4. Cash in UK bank accounts
Yes, really.
Large balances sitting in UK accounts are UK-sited and can be pulled into IHT calculations.
What doesn’t count as UK-sited?
Now for the good news.
1. Irish-domiciled ETFs (the MVP)
These are absolute gold for non-UK investors.
Examples:
- Vanguard ETFs domiciled in Ireland
- iShares UCITS ETFs domiciled in Ireland or Luxembourg
Even if:
- They trade on the London Stock Exchange
- They’re priced in GBP
- You hold them with a UK broker
➡️ Not UK-sited ➡️ Outside UK inheritance tax
This is why so many sensible people quietly hold Irish-domiciled funds instead of UK ones.
2. US-listed shares and ETFs
For non-UK residents:
- US shares ≠ UK-sited
- US ETFs ≠ UK-sited
(You may have US estate tax issues instead — that’s a separate horror movie.)
From a UK perspective, HMRC has no claim here.
3. Non-UK property
Australian property, European property, moon bases — not UK-sited.
The “but it’s held in a UK brokerage” myth
This one causes endless confusion.
Holding assets in:
- Hargreaves Lansdown
- Interactive Investor
- AJ Bell
does not automatically make them UK-sited.
The broker location is largely irrelevant. The asset domicile is what matters.
This is how people accidentally do everything right… or everything very wrong.
How people accidentally create a £200k+ tax problem
Here’s a classic scenario:
- You move overseas
- You sensibly invest in ETFs
- You pick a UK-domiciled ETF because it’s familiar
- You forget about it for 20 years
- You die
- HMRC sends a thank-you note to your estate
Boom. 40% tax bill your family didn’t see coming.
How to avoid this completely (legally and boringly)

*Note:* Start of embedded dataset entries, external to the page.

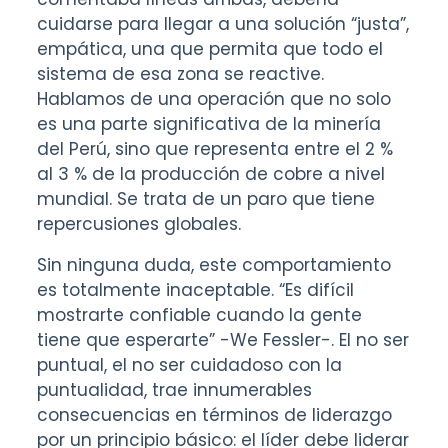
cuidarse para llegar a una solución “justa”,
empática, una que permita que todo el
sistema de esa zona se reactive.
Hablamos de una operación que no solo
es una parte significativa de la minería
del Perú, sino que representa entre el 2 %
al 3 % de la producción de cobre a nivel
mundial. Se trata de un paro que tiene
repercusiones globales.
Sin ninguna duda, este comportamiento
es totalmente inaceptable. “Es difícil
mostrarte confiable cuando la gente
tiene que esperarte” -We Fessler-. El no ser
puntual, el no ser cuidadoso con la
puntualidad, trae innumerables
consecuencias en términos de liderazgo
por un principio básico: el líder debe liderar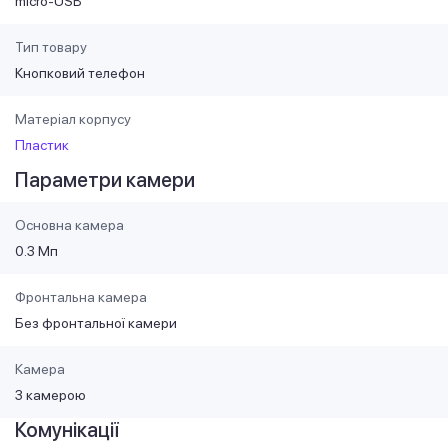
micro-USB
Тип товару
Кнопковий телефон
Матеріал корпусу
Пластик
Параметри камери
Основна камера
0.3 Мп
Фронтальна камера
Без фронтальної камери
Камера
З камерою
Комунікації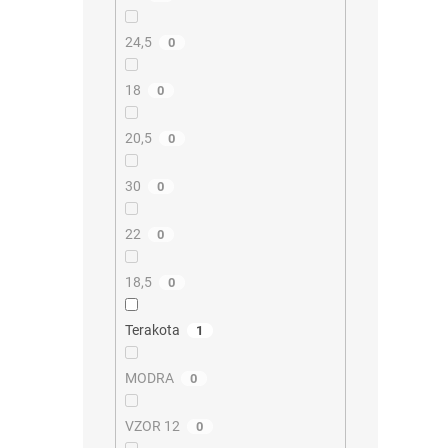
24,5
0
18
0
20,5
0
30
0
22
0
18,5
0
Terakota
1
MODRA
0
VZOR 12
0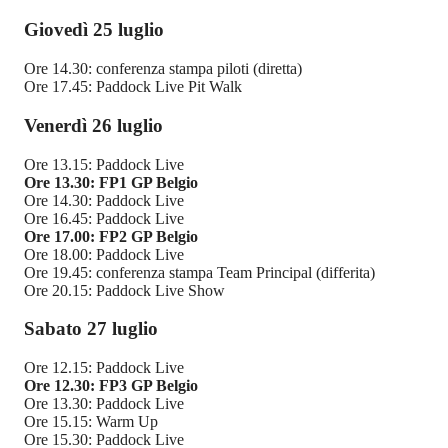
Giovedì 25 luglio
Ore 14.30: conferenza stampa piloti (diretta)
Ore 17.45: Paddock Live Pit Walk
Venerdì 26 luglio
Ore 13.15: Paddock Live
Ore 13.30: FP1 GP Belgio
Ore 14.30: Paddock Live
Ore 16.45: Paddock Live
Ore 17.00: FP2 GP Belgio
Ore 18.00: Paddock Live
Ore 19.45: conferenza stampa Team Principal (differita)
Ore 20.15: Paddock Live Show
Sabato 27 luglio
Ore 12.15: Paddock Live
Ore 12.30: FP3 GP Belgio
Ore 13.30: Paddock Live
Ore 15.15: Warm Up
Ore 15.30: Paddock Live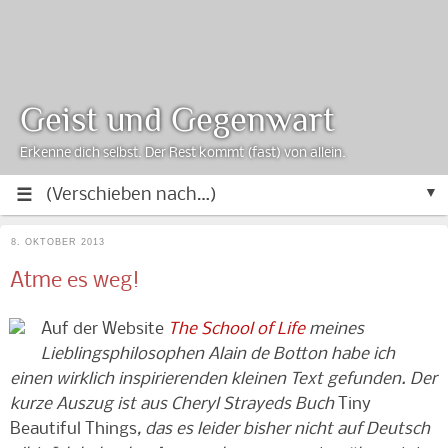
Geist und Gegenwart
Erkenne dich selbst. Der Rest kommt (fast) von allein.
▼
8. OKTOBER 2013
Atme es weg!
Auf der Website
The School of Life
meines
Lieblingsphilosophen Alain de Botton habe ich
einen wirklich inspirierenden kleinen Text gefunden. Der
kurze Auszug ist aus Cheryl Strayeds Buch
Tiny
Beautiful Things
, das es leider bisher nicht auf Deutsch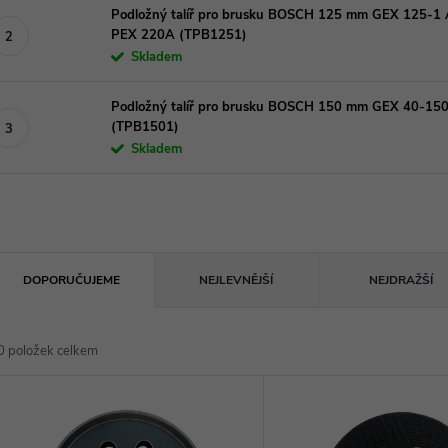
Podložný talíř pro brusku BOSCH 125 mm GEX 125-1
PEX 220A (TPB1251)
Skladem
Podložný talíř pro brusku BOSCH 150 mm GEX 40-15
(TPB1501)
Skladem
Ř
DOPORUČUJEME
NEJLEVNĚJŠÍ
NEJDRAŽŠÍ
a
0
položek celkem
z
V
e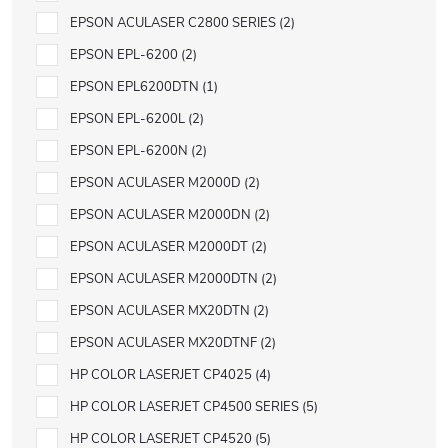
EPSON ACULASER C2800 SERIES
2
EPSON EPL-6200
2
EPSON EPL6200DTN
1
EPSON EPL-6200L
2
EPSON EPL-6200N
2
EPSON ACULASER M2000D
2
EPSON ACULASER M2000DN
2
EPSON ACULASER M2000DT
2
EPSON ACULASER M2000DTN
2
EPSON ACULASER MX20DTN
2
EPSON ACULASER MX20DTNF
2
HP COLOR LASERJET CP4025
4
HP COLOR LASERJET CP4500 SERIES
5
HP COLOR LASERJET CP4520
5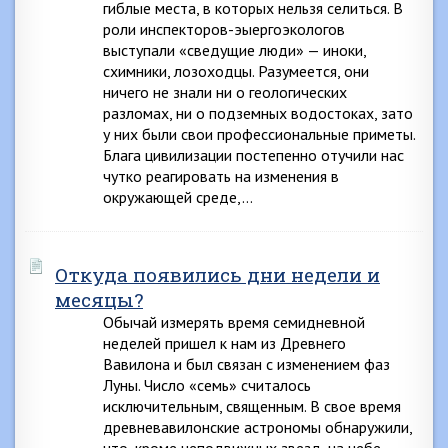
гиблые места, в которых нельзя селиться. В
роли инспекторов-эыергоэкологов
выступали «сведущие люди» — иноки,
схимники, лозоходцы. Разумеется, они
ничего не знали ни о геологических
разломах, ни о подземных водостоках, зато
у них были свои профессиональные приметы.
Блага цивилизации постепенно отучили нас
чутко реагировать на изменения в
окружающей среде,…
Откуда появились дни недели и
месяцы?
Обычай измерять время семидневной
неделей пришел к нам из Древнего
Вавилона и был связан с изменением фаз
Луны. Число «семь» считалось
исключительным, священным. В свое время
древневавилонские астрономы обнаружили,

The fix is wonderfully dull:
✅ Own only non-UK-sited assets
That usually means:
- Irish- or Luxembourg-domiciled ETFs
- US-listed shares
- Non-UK property
- Avoid UK-domiciled funds entirely
Check domicile, not:
- Exchange
- Currency
- Marketing brochure vibes
If the fund factsheet says “Domicile: Ireland” — you’re smiling.
A simple rule of thumb
If you live outside the UK long term:
- ❌ UK-domiciled funds
- ❌ UK company shares
- ❌ UK property you don’t need
- ✅ Irish-domiciled ETFs
- ✅ US or global shares
- ✅ Assets clearly outside the UK tax net
This one decision can save your heirs hundreds of thousands.
Final thoughts
UK inheritance tax is not evil — it’s just extremely polite about not warning you.
No letters. No alerts. No helpful pop-ups saying “by the way, this ETF will nuke your estate”.
So you have to be the boring, spreadsheet-loving adult in the room.
Your future family will thank you. Probably quietly. Possibly with wine.